27 Août 2010
En proposant une réforme constitutionnel pour dessaisir la Ceni de sa mainmise sur le processus électoral, le Premier ministre de transition a visiblement dépassé les bornes. Mais sa récente reculade ne signifie pas qu’il a complètement renoncé à ses projets.
« Un soir de début août 2010, alors qu’il me recevait à son domicile, Jean-Marie Doré m’a annoncé sa volonté de donner en ma faveur une consigne de vote dans son fief de la Région forestière. Au même moment, j’apprenais qu’en échange d’un poste de Premier ministre, le même Doré s’était engagé à faire gagner mon rival Alpha Condé. »
Cette confidence de Cellou Dalein Diallo, l’un des deux candidats au second tour de l’élection présidentielle guinéenne du 19 septembre prochain, résume peut-être à elle seule toute l’ambiguïté de Jean-Marie Doré, le chef du gouvernement de transition censé conduire la Guinée à des élections transparentes.
Cellou Dalein Diallo sort de sa réserve
Vieux crocodile du marigot politique guinéen, le locataire de la Primature n’a jamais perdu le nord. Au cours de la dictature d’Ahmed Sékou Touré (de 1958 à 1984), il est l’un des rares opposants
en exil qui peut effectuer des déplacements à Conakry et rencontrer le despote.
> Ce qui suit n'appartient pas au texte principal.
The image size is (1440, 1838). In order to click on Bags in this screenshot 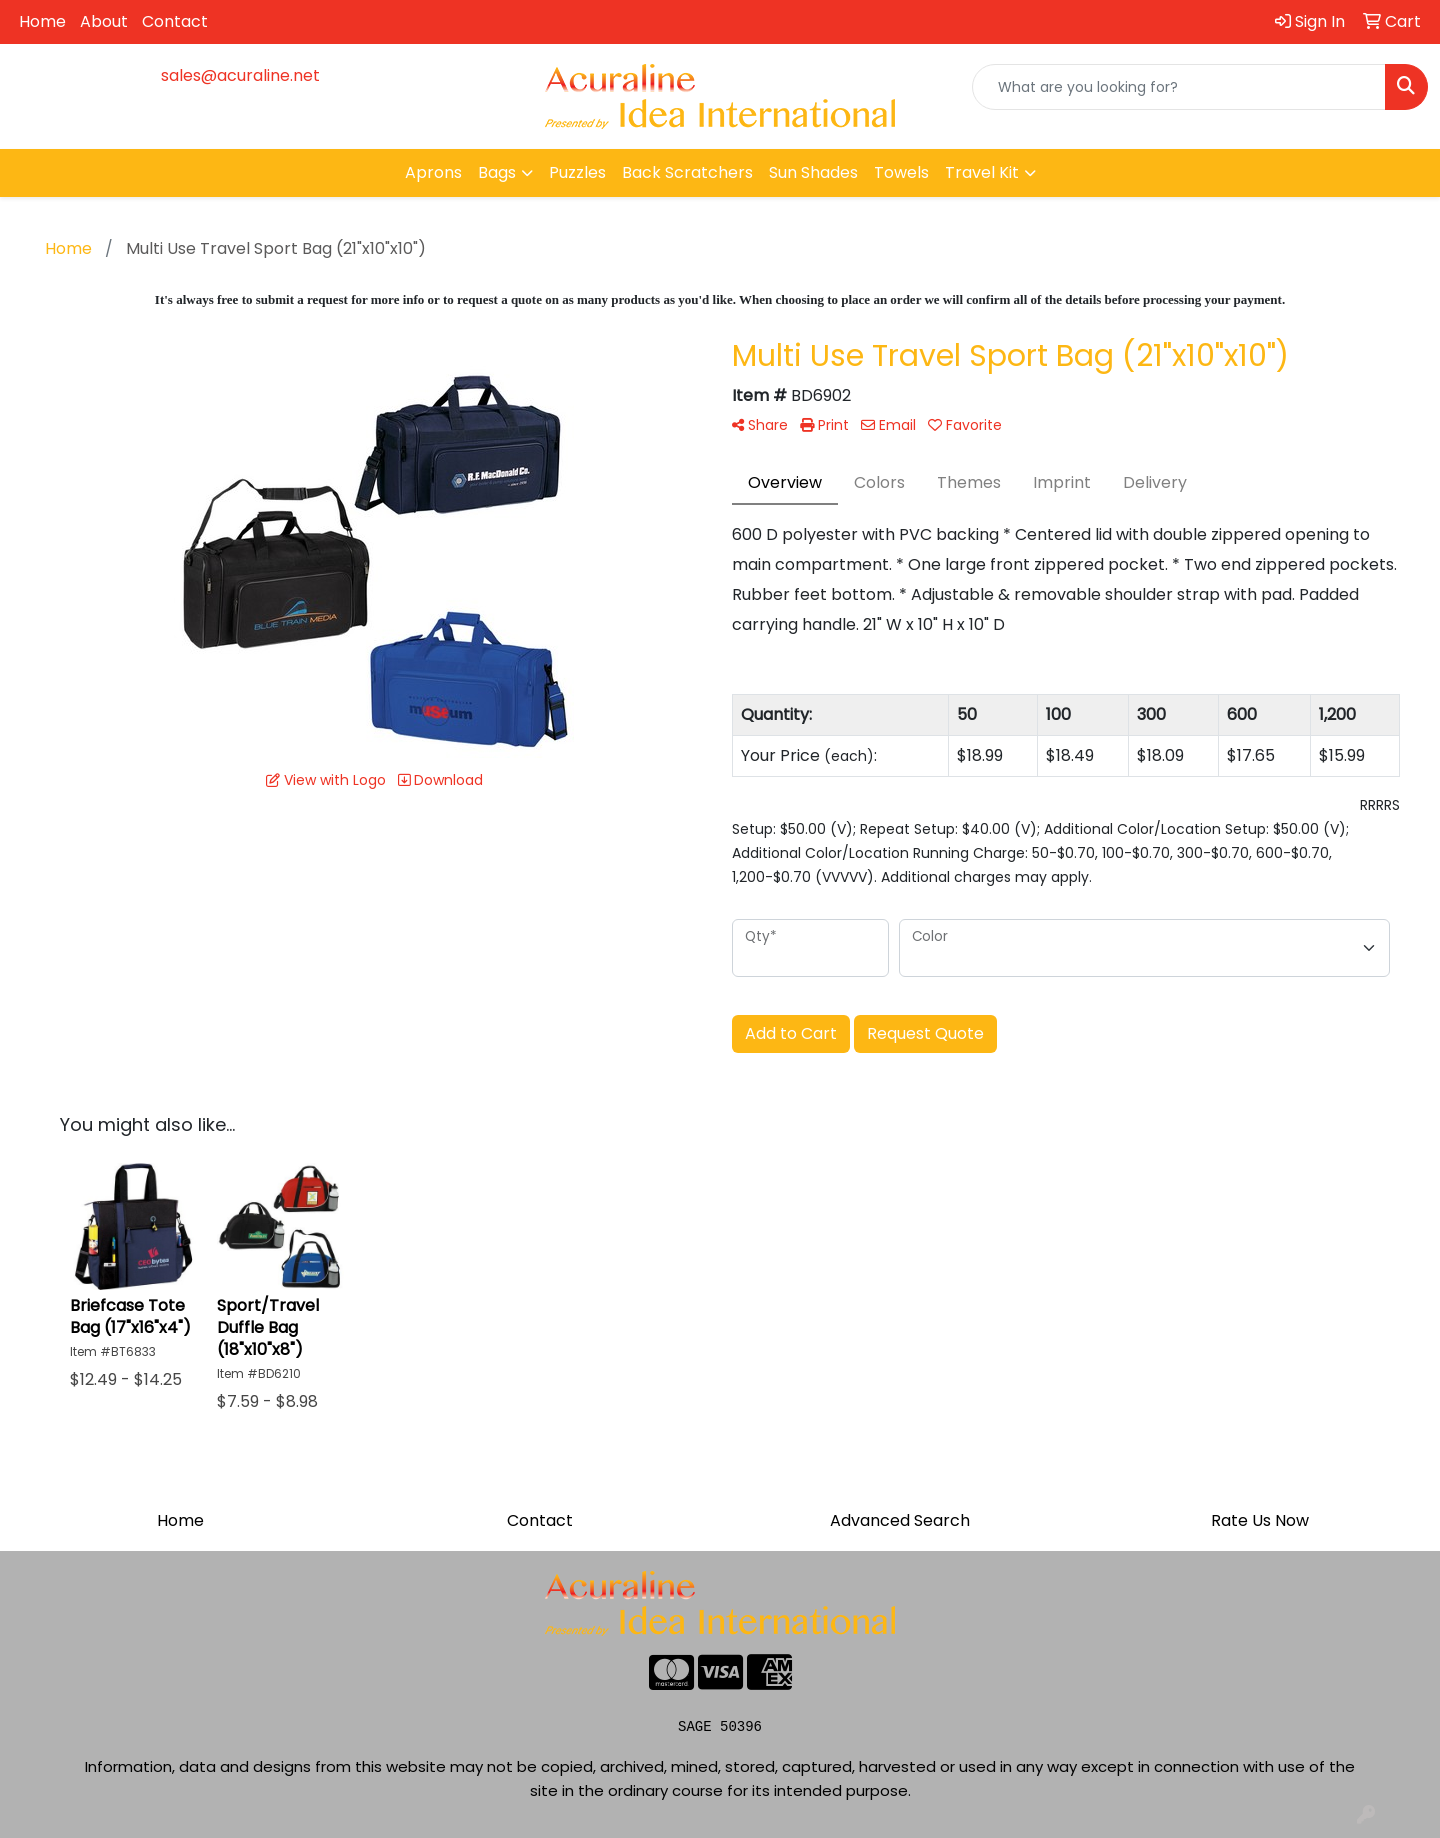, I will do `click(497, 172)`. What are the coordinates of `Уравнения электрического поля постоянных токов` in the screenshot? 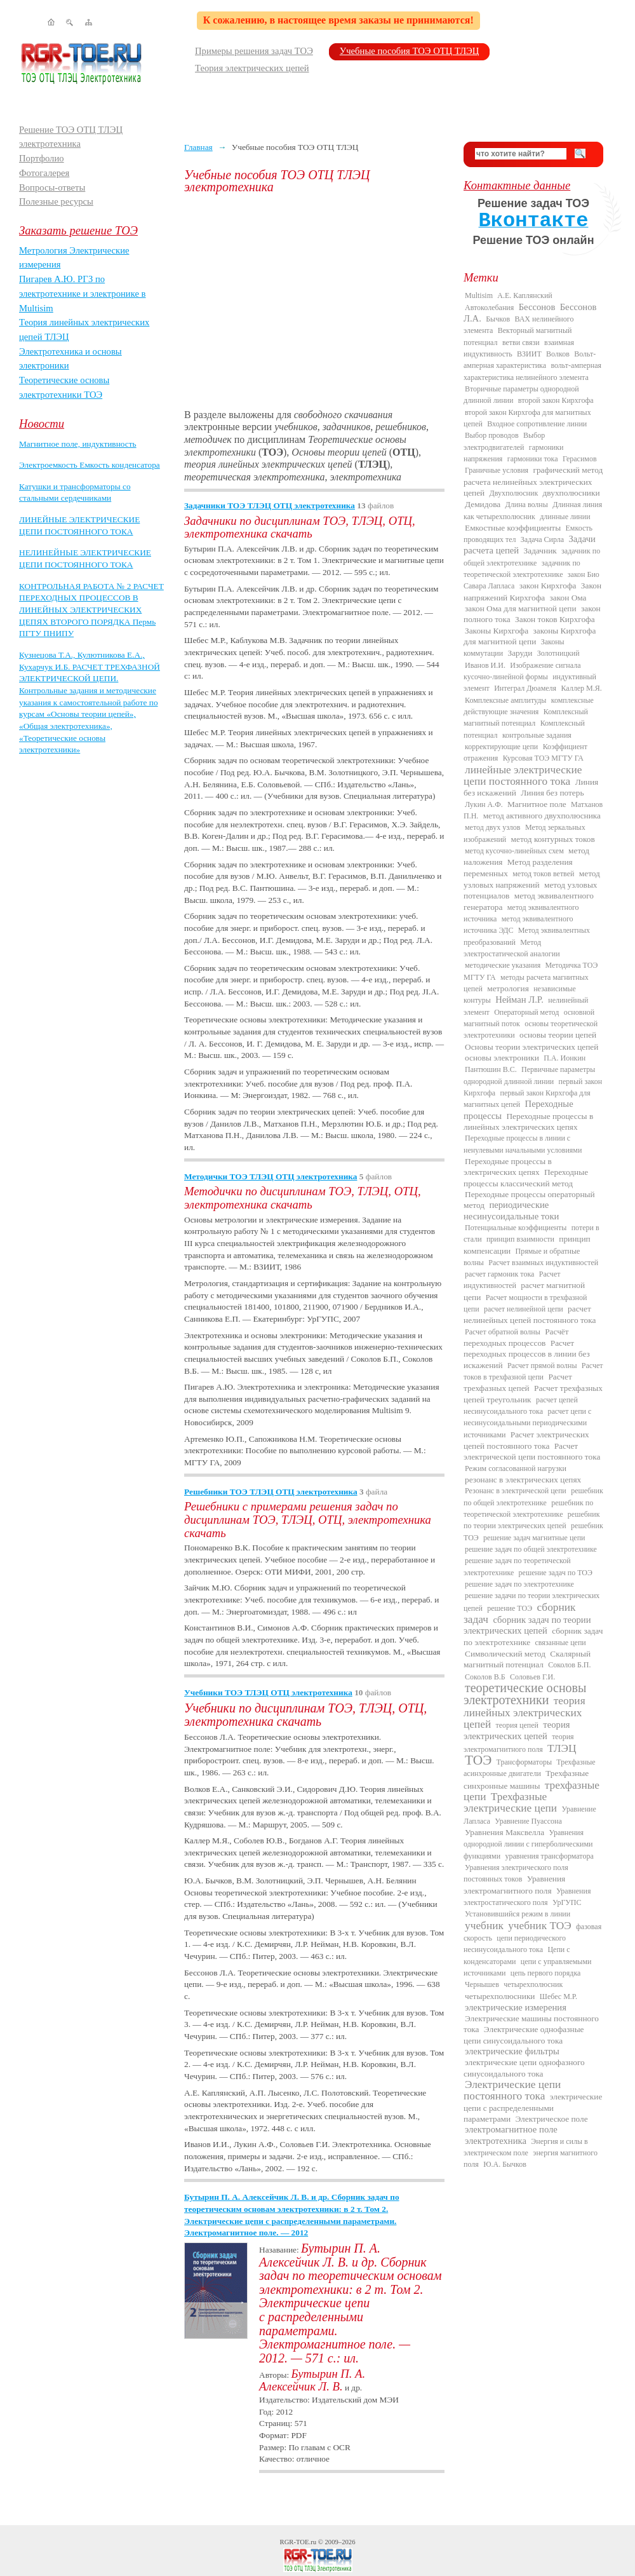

Puis, sous Lansana Conté (de 1984 à 2008), il reste dans l’opposition mais réussit à demeurer proche des principaux
collaborateurs du chef de l’État.
Nommé à la tête du gouvernement de transition le 21 janvier 2010, il multiplie les manœuvres pour repousser le second tour de la présidentielle synonyme de fin de son bail à la Primature. Après des décennies d’une interminable traversée du désert dans l’opposition, ce Guerzé né en juin 1939 à Bossou, un bourg de l’actuelle préfecture de Lola, entend faire durer le plaisir d’être aux affaires.
Sa dernière trouvaille ? Une proposition de réforme de la Constitution et du Code électoral qui aurait de facto repoussé l’élection. Trop cousue de fils blancs, la manœuvre a fait sortir Cellou Dalein Diallo de sa réserve naturelle. Le 22 août, il est allé se plaindre auprès médiateur dans la crise guinéenne, le président burkinabè Blaise Compaoré : « Doré a un deal avec Condé. Il veut modifier la Constitution, dessaisir la Commission électorale nationale indépendante (Ceni) de l’organisation du scrutin au profit du ministère de l’Administration du territoire, contrôler ainsi le processus électoral et faire gagner frauduleusement mon adversaire en échange de son maintien à la primature », a-t-il expliqué.
Décisions lourdes de conséquences
Face à la fronde de tous les acteurs du processus, à l’exception notable d’Alpha Condé, et devant la vive polémique que sa proposition a suscitée dans les médias guinéens, le très rusé chef du gouvernement a
rapidement fait machine arrière. Le 23 août, il transforme son projet de réforme constitutionnelle en un décret d’application de l’article 2 du Code électoral censé « définir les modalités de
l’appui technique du ministère de l’Administration du territoire à la Ceni ». Une sorte de « remake » superflu du protocole d’accord du 15 janvier qui a jusqu’ici bien régi les rapports entre les
deux structures.
Si Jean-Marie Doré a reculé suite à la levée de boucliers, il reste étroitement surveillé, soupçonné par ses adversaires politiques de vouloir revenir à la charge à tout moment pour déstabiliser le processus électoral.
Visiblement plus préoccupé à assurer sa survie politique qu’à gérer le pays, le chef du gouvernement n’avait pas tenu de conseil des ministres depuis le 24 juin. Et ne l’a convoqué le 24 août que pour débattre de son projet de décret.
À la tête d’une simple équipe de transition, il s’empresse pourtant de prendre des décisions engageant l'avenir du pays : cession du tiers de l’offshore guinéen à Hyperdynamics le 25 mars ; signature, le 15 avril, d’une convention pour évacuer le minerai de fer de Simandou par le Liberia ; paraphe d’un accord portant fabrication de cartes d’identité biométriques avec une société malaisienne… Bien à l’étroit dans le contenu et la durée de son mandat, Jean-Marie Doré risque de s’attirer des critiques bien après la fin de sa gestion.